— Exercise data —
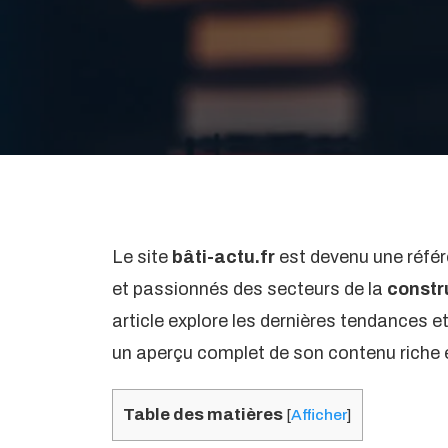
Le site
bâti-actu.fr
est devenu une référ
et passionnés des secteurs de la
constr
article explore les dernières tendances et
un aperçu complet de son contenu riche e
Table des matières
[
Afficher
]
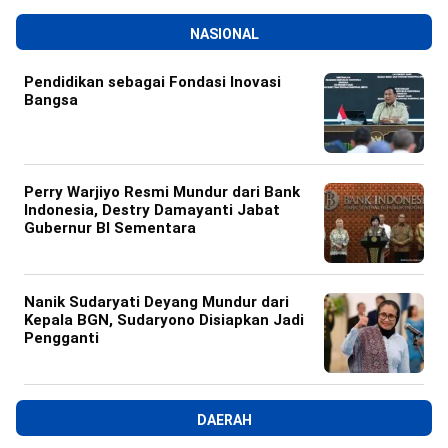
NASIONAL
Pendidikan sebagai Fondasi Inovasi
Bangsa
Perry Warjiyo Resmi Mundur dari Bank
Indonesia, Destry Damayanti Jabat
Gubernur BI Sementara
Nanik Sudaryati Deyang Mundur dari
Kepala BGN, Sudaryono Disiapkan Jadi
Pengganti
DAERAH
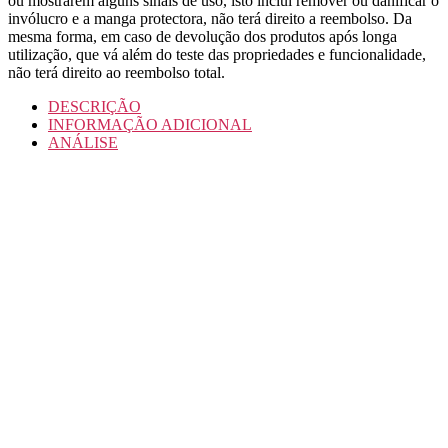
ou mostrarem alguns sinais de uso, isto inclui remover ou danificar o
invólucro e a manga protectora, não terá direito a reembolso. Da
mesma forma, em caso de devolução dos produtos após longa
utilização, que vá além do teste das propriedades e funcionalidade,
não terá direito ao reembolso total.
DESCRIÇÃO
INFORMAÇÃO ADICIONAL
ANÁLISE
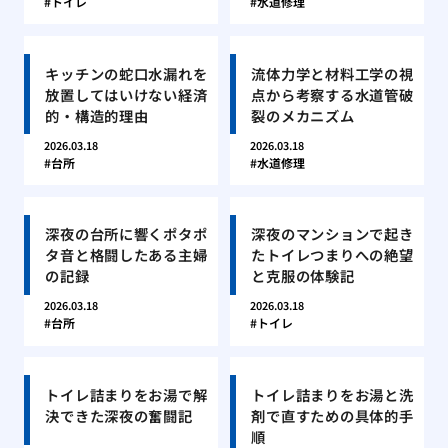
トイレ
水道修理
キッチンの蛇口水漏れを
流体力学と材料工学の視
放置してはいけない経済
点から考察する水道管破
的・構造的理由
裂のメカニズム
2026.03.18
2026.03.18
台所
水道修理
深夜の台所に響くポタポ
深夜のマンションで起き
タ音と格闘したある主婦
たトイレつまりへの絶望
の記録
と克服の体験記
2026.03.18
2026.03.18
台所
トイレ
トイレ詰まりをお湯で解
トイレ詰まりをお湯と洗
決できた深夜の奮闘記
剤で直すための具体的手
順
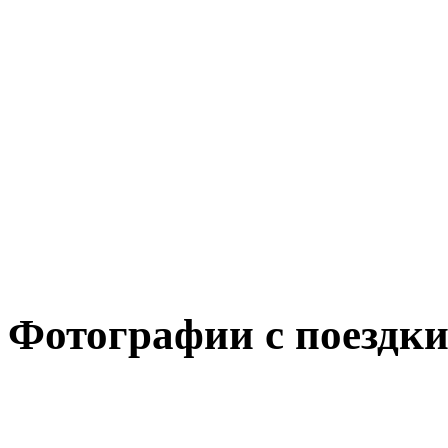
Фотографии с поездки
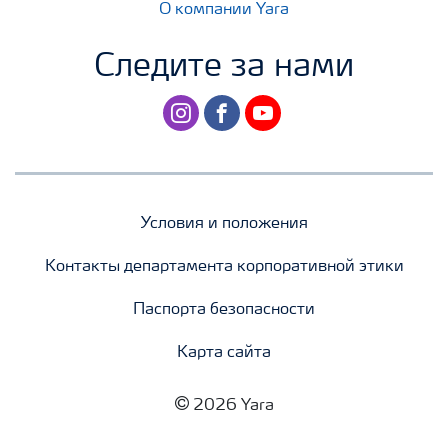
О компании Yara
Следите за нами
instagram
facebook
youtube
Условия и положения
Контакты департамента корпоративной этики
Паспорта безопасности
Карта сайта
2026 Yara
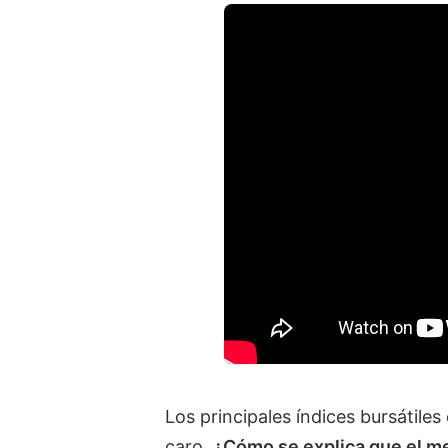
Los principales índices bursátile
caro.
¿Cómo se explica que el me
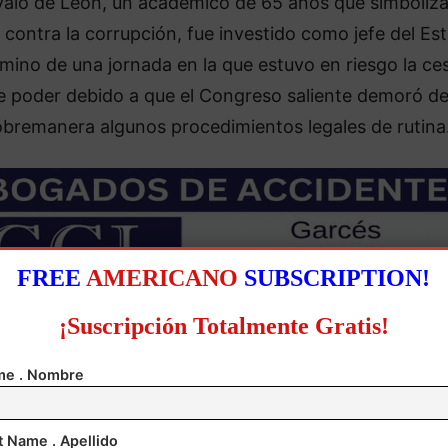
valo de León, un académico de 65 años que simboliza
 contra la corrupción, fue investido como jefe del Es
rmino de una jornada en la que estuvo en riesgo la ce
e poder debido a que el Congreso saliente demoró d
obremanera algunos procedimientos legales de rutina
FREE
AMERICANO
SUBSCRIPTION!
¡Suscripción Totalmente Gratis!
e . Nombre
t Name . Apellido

— What you will do —
After removing each picture, print the entries above exactly as they were.

— Task output —
Le site
bâti-actu.fr
est devenu une référ
et passionnés des secteurs de la
constr
article explore les dernières tendances et
un aperçu complet de son contenu riche e
Table des matières
[
Afficher
]
NASIONAL
Pendidikan sebagai Fondasi Inovasi
Bangsa
Perry Warjiyo Resmi Mundur dari Bank
Indonesia, Destry Damayanti Jabat
Gubernur BI Sementara
Nanik Sudaryati Deyang Mundur dari
Kepala BGN, Sudaryono Disiapkan Jadi
Pengganti
DAERAH
ou mostrarem alguns sinais de uso, isto inclui remover ou danificar o
invólucro e a manga protectora, não terá direito a reembolso. Da
mesma forma, em caso de devolução dos produtos após longa
utilização, que vá além do teste das propriedades e funcionalidade,
não terá direito ao reembolso total.
DESCRIÇÃO
INFORMAÇÃO ADICIONAL
ANÁLISE
トイレ
水道修理
キッチンの蛇口水漏れを
流体力学と材料工学の視
放置してはいけない経済
点から考察する水道管破
的・構造的理由
裂のメカニズム
2026.03.18
2026.03.18
台所
水道修理
深夜の台所に響くポタポ
深夜のマンションで起き
タ音と格闘したある主婦
たトイレつまりへの絶望
の記録
と克服の体験記
2026.03.18
2026.03.18
台所
トイレ
トイレ詰まりをお湯で解
トイレ詰まりをお湯と洗
決できた深夜の奮闘記
剤で直すための具体的手
順
Фотографии с поездки
О компании Yara
Следите за нами
instagram
facebook
youtube
Условия и положения
Контакты департамента корпоративной этики
Паспорта безопасности
Карта сайта
2026 Yara
Los principales índices bursátile
caro.
¿Cómo se explica que el me
valo de León, un académico de 65 años que simboliza
 contra la corrupción, fue investido como jefe del Es
rmino de una jornada en la que estuvo en riesgo la ce
e poder debido a que el Congreso saliente demoró d
obremanera algunos procedimientos legales de rutina
FREE
AMERICANO
SUBSCRIPTION!
¡Suscripción Totalmente Gratis!
e . Nombre
t Name . Apellido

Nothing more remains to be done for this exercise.